The only evidence adduced in this regard was as follows. There was testimony that the appellants had failed to make payments on their secured debt and when John Kazakos was asked about such debt in September 1968, he stated he had stock valued at about $42,000 in the store. A witness for the appellee stated he saw the stock in late August and estimated it to be $32,000 worth; that he told the appellee this in October. When the property was levied upon, appellee's attorney testified there was $23,000 taken and approximately $2,500 in stock left behind (estimated wholesale value). The appellants stated in their affidavit that some $8,000 worth of stock remained. The secured promissory note was for $20,000.
John Kazakos testified his retail inventory was $44,000 in August and $42,000 the end of September. There was also some evidence that appellants had discussed selling their business and had advertised it for sale.

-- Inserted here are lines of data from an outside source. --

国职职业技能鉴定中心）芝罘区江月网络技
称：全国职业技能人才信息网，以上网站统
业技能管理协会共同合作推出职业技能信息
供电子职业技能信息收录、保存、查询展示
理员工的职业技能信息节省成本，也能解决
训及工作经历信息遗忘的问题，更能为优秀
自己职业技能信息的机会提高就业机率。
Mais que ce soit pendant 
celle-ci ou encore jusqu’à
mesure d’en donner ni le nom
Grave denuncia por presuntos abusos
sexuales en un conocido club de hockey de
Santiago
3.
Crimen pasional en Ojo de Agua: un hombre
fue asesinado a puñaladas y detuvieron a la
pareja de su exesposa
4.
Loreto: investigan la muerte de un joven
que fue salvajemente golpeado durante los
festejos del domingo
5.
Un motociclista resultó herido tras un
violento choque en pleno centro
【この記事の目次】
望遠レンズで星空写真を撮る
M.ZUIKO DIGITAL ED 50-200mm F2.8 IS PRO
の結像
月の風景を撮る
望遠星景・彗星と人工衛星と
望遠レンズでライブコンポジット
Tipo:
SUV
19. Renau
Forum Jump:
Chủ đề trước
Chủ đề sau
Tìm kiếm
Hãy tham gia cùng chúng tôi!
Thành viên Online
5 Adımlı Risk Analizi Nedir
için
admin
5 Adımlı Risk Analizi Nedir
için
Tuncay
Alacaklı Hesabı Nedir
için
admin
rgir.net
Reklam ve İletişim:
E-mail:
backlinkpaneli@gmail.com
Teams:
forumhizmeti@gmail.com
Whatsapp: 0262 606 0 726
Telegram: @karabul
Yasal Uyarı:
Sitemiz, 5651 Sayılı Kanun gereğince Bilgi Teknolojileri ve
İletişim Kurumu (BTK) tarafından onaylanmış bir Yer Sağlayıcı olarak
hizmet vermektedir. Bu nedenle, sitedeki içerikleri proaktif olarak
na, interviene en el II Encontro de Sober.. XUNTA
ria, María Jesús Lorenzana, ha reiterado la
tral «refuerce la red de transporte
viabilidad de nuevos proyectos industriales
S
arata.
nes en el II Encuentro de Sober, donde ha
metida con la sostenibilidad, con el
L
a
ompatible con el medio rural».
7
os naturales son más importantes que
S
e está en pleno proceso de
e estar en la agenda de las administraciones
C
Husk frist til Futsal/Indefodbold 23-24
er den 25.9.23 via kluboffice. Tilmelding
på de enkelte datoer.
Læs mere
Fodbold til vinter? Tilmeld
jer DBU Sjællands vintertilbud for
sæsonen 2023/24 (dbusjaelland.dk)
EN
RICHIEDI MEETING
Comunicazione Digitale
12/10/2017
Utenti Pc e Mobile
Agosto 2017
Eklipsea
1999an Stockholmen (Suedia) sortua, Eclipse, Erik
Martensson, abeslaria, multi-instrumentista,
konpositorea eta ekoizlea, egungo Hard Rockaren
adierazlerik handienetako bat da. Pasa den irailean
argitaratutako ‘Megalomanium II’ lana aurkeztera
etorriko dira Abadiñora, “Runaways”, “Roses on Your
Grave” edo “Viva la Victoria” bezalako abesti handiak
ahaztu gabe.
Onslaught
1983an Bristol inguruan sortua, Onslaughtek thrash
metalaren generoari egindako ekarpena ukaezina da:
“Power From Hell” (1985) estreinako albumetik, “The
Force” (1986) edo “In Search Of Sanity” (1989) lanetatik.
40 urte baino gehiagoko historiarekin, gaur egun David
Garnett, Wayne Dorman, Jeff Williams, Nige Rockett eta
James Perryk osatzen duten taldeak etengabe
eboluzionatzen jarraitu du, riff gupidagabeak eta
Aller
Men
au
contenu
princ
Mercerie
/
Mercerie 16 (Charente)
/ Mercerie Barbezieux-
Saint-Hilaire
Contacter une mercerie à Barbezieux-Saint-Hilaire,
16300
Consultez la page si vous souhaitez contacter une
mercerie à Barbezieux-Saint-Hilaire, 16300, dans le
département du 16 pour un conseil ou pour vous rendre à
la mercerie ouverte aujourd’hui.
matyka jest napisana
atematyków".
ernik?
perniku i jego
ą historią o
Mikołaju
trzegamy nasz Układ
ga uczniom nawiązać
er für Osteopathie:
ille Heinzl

On passing upon the facts adduced upon a hearing to remove an attachment the trial judge is vested with a wide discretion, similar to that in cases of injunction, which will not be controlled unless it plainly appears to have been abused. Friedman v. First Nat. Bank of Madison, 31 Ga. App. 742 (2) ( 122 S.E. 81); Dunlap Hardware Co. v. Jay, 101 Ga. 645, 654 ( 28 S.E. 974). However, "fraud may not be presumed ( Code § 37-706); and while it may be proved by circumstances, it must nevertheless be proved." Adams v. Higginbotham, 194 Ga. 292, 295 ( 21 S.E.2d 616), and Watson v. Brown, 186 Ga. 728, 731 ( 198 S.E. 732). Here the testimony of the defendant denying any intent to transfer the property for the purpose of avoiding the debt was perfectly consistent with any circumstantial evidence which might be construed as tending to raise an inference of fraudulent intent. Hence, the evidence was insufficient to show that the defendants were disposing of the property for the purpose of avoiding the payment of their debts (see Lankford v. Holton, 187 Ga. 94, 102 ( 200 S.E. 243)), and the trial judge erred in overruling the motion to remove the attachment.
Judgment reversed. Felton, C. J., and Pannell, J., concur.